Скажем прямо, такое внимание офицера к солдатам, какое проявил в этом случае старший начальник, было в русской армии редким и неизменно исходило от приверженцев суворовской школы. Последние годы XIX века ознаменовались усилением борьбы передовых слоев русского общества за изменение нравов офицерского корпуса. Суворовские взгляды Драгомирова находили новых последователей. На книжном рынке появилось немало брошюр и книг, трактовавших проблемы традиций и роль командиров как воспитателей. В армию проникли работы военных публицистов Ник. Бутовского, М. Галкина.
Суть их высказываний сводилась к тому, что офицер обязан непрестанно повышать свой военно-профессиональный уровень, вырабатывать в своем характере такие черты, которые позволят ему заслужить признание и уважение подчиненных, успешно управлять боем. Офицер обязан без устали заниматься самообразованием, ибо это ему предписывает воинский долг перед отечеством. Общество вправе требовать от него отчета в том, как он расходует свое время. Если допустить, что можно быть посредственным в каком-нибудь ином деле, то в том, от которого зависит судьба родины, необходимо достигнуть полного совершенства.

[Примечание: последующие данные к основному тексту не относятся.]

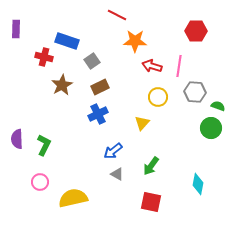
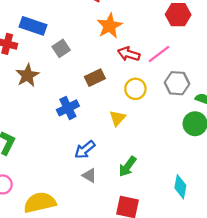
orange star: (135, 41) -> (110, 26), turned -30
pink line: (179, 66) -> (159, 54), turned 45
brown rectangle: (100, 87) -> (95, 78), moved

Таков круг идей, волновавших мыслящих людей в войсках. Первая мировая империалистическая война осложнила все человеческие связи в армии. Она заставила честных офицеров метаться в поисках решения своей судьбы между законом монархической присяги, пониманием бессмысленности происходящей бойни и призывами большевиков превратить войну империалистическую в войну гражданскую.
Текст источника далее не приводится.